Yūichi si sente solo e, in cerca di compagnia, un giorno conosce su un sito di incontri Yoshino, una giovane impiegata di un’agenzia assicurativa di Fukuoka. La donna capisce di poter approfittare di lui chiedendo di essere pagata per i loro incontri ed è in realtà interessata a Keigo, un ricco universitario della città, altezzoso e arrogante.
Una sera Yoshino, infatti, nonostante si fosse organizzata per incontrare il primo, che aveva guidato per ore solo per passare del tempo con lei, sale in macchina con il secondo che, in realtà, non è per niente interessato a una relazione seria con lei.
La mattina dopo viene però ritrovato il cadavere della giovane vicino a una sperduta strada di montagna: ha così inizio l’investigazione.
La pellicola è liberamente ispirata dal romanzo noir dello scrittore Yoshida Shūichi L’uomo che voleva uccidermi (la cui recensione potete trovare sul nostro sito cliccando qui), e come il libro, rappresenta la solitudine, il disperato bisogno di essere amati, il dolore, la paura di perdere l’amore ma soprattutto la fragilità delle categorie di ‘buono’ e ‘cattivo’.
Visto il titolo, il lettore è spinto subito alla ricerca di un crudele antagonista ma, col procedere del film e l’entrata in scena dei vari personaggi, quest’indagine si complica ed è essa stessa a problematizzare il classico binario buono-cattivo, bianco-nero.
Akunin, però, non è una celebrazione e idealizzazione dell’atto dell’omicidio con la tipica trama ‘anche gli assassini hanno sentimenti’; quest’idea è smontata in maniera eloquente lungo tutto il film il cui intento, in realtà, è quello ritrarre la bellezza dell’amore e la tristezza della sua mancanza.
Questi sentimenti si fanno strada nelle varie scene sulle commoventi note della colonna sonora composta dal pluripremiato Hisaishi Jō, già compositore per Kitano Takeshi e Studio Ghibli. Hisaishi è capace di rendere la drammaticità della vicenda col delicato ma incalzante motivo presente nel brano principale Shinkō ma che accomuna anche gli altri brani della colonna sonora.
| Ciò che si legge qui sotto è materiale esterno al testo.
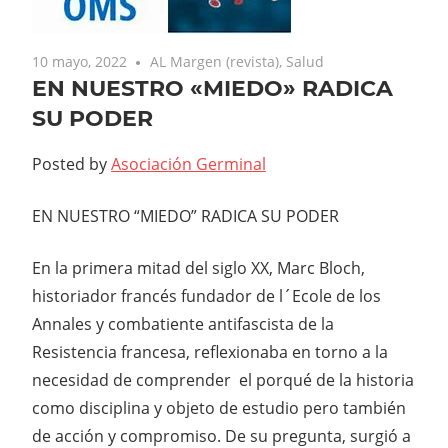
10 mayo, 2022
AL Margen (revista)
,
Salud
EN NUESTRO «MIEDO» RADICA
SU PODER
Posted by
Asociación Germinal
EN NUESTRO “MIEDO” RADICA SU PODER
En la primera mitad del siglo XX, Marc Bloch,
historiador francés fundador de l´Ecole de los
Annales y combatiente antifascista de la
Resistencia francesa, reflexionaba en torno a la
necesidad de comprender el porqué de la historia
como disciplina y objeto de estudio pero también
de acción y compromiso. De su pregunta, surgió a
È con la scoperta del colpevole che inizia la seconda parte del film e tutte le certezze e le impressioni apparentemente nette sviluppate dallo spettatore mutano in una confusione emotiva: i ‘bravi ragazzi’ diventano pian piano ‘neri’ mentre quelli ‘cattivi’ acquistano la fiducia e la stima del pubblico. Lee sfuma efficacemente i confini fra buono e cattivo e mostra come il comportamento criminale non è necessariamente un risultato logico della cattiveria di un individuo e, allo stesso tempo, che la mancanza di atteggiamenti criminali non rende per forza una persona ‘buona’. Il film, così, si avvicina lentamente al genere dell’hard-boiled: la responsabilità del gesto criminale non è più riconducibile solo al colpevole ma soprattutto alle strutture sociali che esasperano l’individuo e lo portano a compiere le azioni più drammatiche.